Permission to wild camp

Wild camping is not permitted anywhere in Eryri without prior permission from the landowner or farmer. Camping in car parks or on roadside verges is not allowed at any time.

The National Park owns little land; therefore, we cannot give consent for this activity on other people’s land including agricultural land, sate or private forest, National Trust property, riverside or coastal areas or land designated under the Countryside & Rights of Way Act as ‘open country’.

Wild Camping – Recommendations

Given the current situation we recommend that you seek to use one of the many official campsites around the National Park. Booking in advance is highly recommended due to the popularity, particularly during the peak season.

Alternatively, you could book accommodation in one of the many Youth Hostels (YHA) within the National Park. These are popular so book well in advance to avoid disappointment. It may be advantageous to think about booking midweek in the high season.

Wild Camping Code

If you are camping in an official campsite, or if you do have permission from the landowner to wild-camp, any camping should be done responsibly and discretely in the hills and mountains and should follow the Eryri Wild Camping Code as below:

  • Camp high and off the beaten track on open hills and fells and well away from houses and farms.
  • Pitch your camp later in the day and leave early to minimise your visual presence.
  • Stay for one night only to minimise your impact.
  • Leave no trace that you’ve camped.
  • Don’t light any fires and do not use disposable barbeques.
  • Great care must be taken if using gas or liquid fuel stoves.  Always ensure the cooking area is free from flammable materials including vegetation.
  • Don’t light any fires and use a gas stove for cooking.
  • Toileting should be at least 30 m away from any water source or path, and waste buried at least 15cm deep and covered over. Carry paper and any sanitary items away with you.
  • Leave no litter; take away all rubbish and food scraps with you.
  • Don’t pollute the area with any non-eco-friendly detergents and do not use streams, lakes or rivers for washing with soaps or other washing products. Take a small bowl and dispose of this well away from any water courses.
  • Move on respectively without argument if asked by a landowner to do so.
  • Use unobtrusive coloured tents that blend in with the scenery.
  • Camp with just one or two tents; no groups.
  • Choose your pitch carefully and avoid digging ditches, trampling plants and moving rocks and stones just to accommodate your tent.
  • Be quiet.
  • If you’re in any doubt about whether you can camp, choose another location.
Report a problem

Snowdonia National Park Authority are working closely with colleagues in Gwynedd Council to address damaging fly-camping issues. You can report a problem on the Gwynedd Council website.

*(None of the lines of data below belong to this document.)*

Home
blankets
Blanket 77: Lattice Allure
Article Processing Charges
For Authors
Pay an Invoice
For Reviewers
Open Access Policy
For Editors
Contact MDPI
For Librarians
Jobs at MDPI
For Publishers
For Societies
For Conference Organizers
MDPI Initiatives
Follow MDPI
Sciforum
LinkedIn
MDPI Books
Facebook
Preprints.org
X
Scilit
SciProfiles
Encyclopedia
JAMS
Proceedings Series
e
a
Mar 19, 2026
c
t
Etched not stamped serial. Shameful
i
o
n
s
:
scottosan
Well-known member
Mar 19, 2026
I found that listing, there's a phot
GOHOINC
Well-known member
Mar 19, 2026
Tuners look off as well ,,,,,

Report a problem (Gwynedd Council website)

The law and further information

In unfenced isolated upland areas, the access land provisions of the Countryside & Rights Of Way Act (CROW) specifically state (under the list of restrictions in Schedule 2{1} s) that wild camping is not a permitted activity unless granted by permission.

If you are planning an expedition or running mountain training activities and would like further advice and guidance, please get in touch with our Access Team:

Peter Rutherford
Access Manager, Snowdonia National Park Authority
01766  772 258
07900 267 538

Frequently Asked Questions

Eryri’s campsites fill up quickly during the busy summer season of April to September. Make sure you book a campsite well in advance.

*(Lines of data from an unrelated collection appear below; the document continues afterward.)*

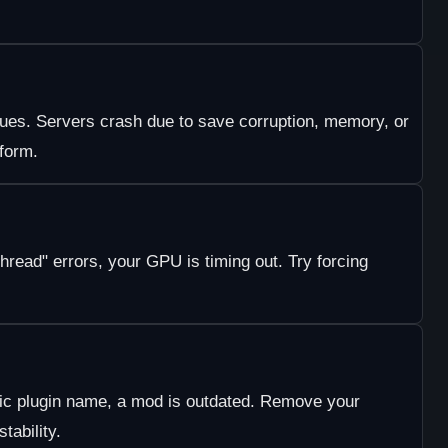
ssues. Servers crash due to save corruption, memory, or
tform.
hread" errors, your GPU is timing out. Try forcing
fic plugin name, a mod is outdated. Remove your
stability.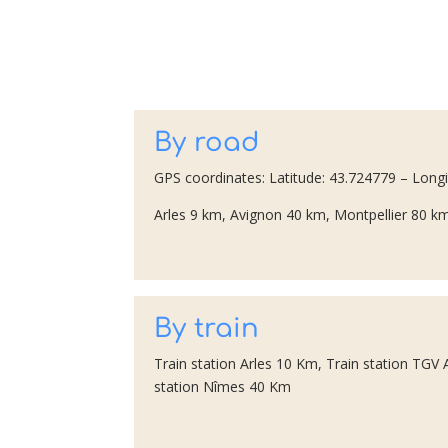
By road
GPS coordinates: Latitude: 43.724779 – Long
Arles 9 km, Avignon 40 km, Montpellier 80 km
By train
Train station Arles 10 Km, Train station TGV
station Nîmes 40 Km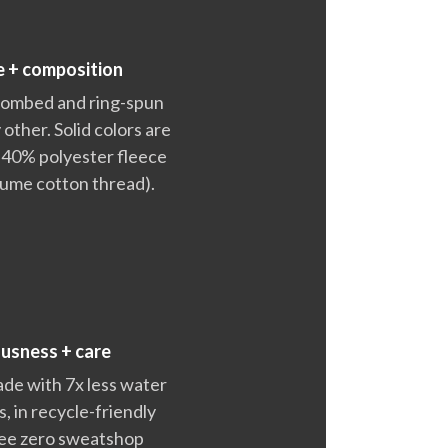
e + composition
 combed and ring-spun
 other. Solid colors are
 40% polyester fleece
lume cotton thread).
ousness + care
ade with 7x less water
 in recycle-friendly
ntee zero sweatshop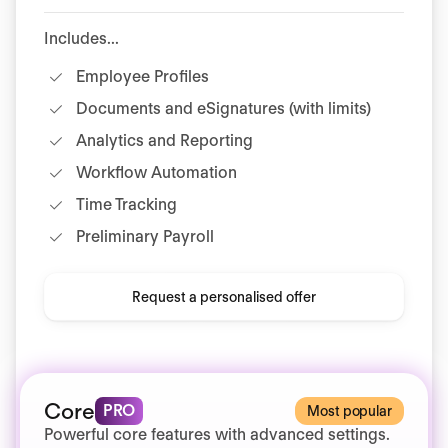
Includes...
Employee Profiles
Documents and eSignatures (with limits)
Analytics and Reporting
Workflow Automation
Time Tracking
Preliminary Payroll
Request a personalised offer
Core
PRO
Most popular
Powerful core features with advanced settings.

If you are looking for a quieter and more peaceful camping experience, book a place at a campsite during the week. The weekends are often busy in Eryri, especially during the summer season.

Most of Eryri’s official campsites are suitable for campervans and caravans.

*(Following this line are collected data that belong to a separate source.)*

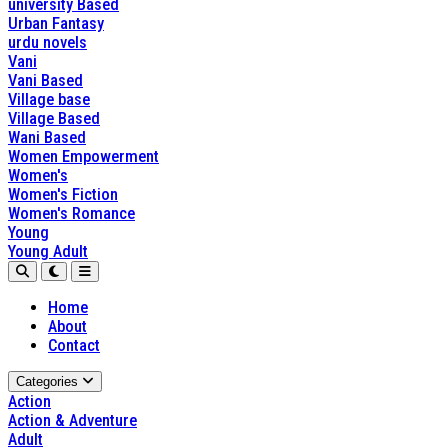
university Based
Urban Fantasy
urdu novels
Vani
Vani Based
Village base
Village Based
Wani Based
Women Empowerment
Women's
Women's Fiction
Women's Romance
Young
Young Adult
Home
About
Contact
Categories
Action
Action & Adventure
Adult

Staying overnight at a car park in a campervan or caravan is not permitted in Eryri National Park. Booking a place at an official campsite is the best way to ensure peace of mind and a chance to relax completely during your stay.

Campervans and Motorhomes

Most of Eryri National Park’s landscape is privately owned and used for farming, forestry and many other purposes. Camping is not allowed in these areas unless you have the landowner’s permission.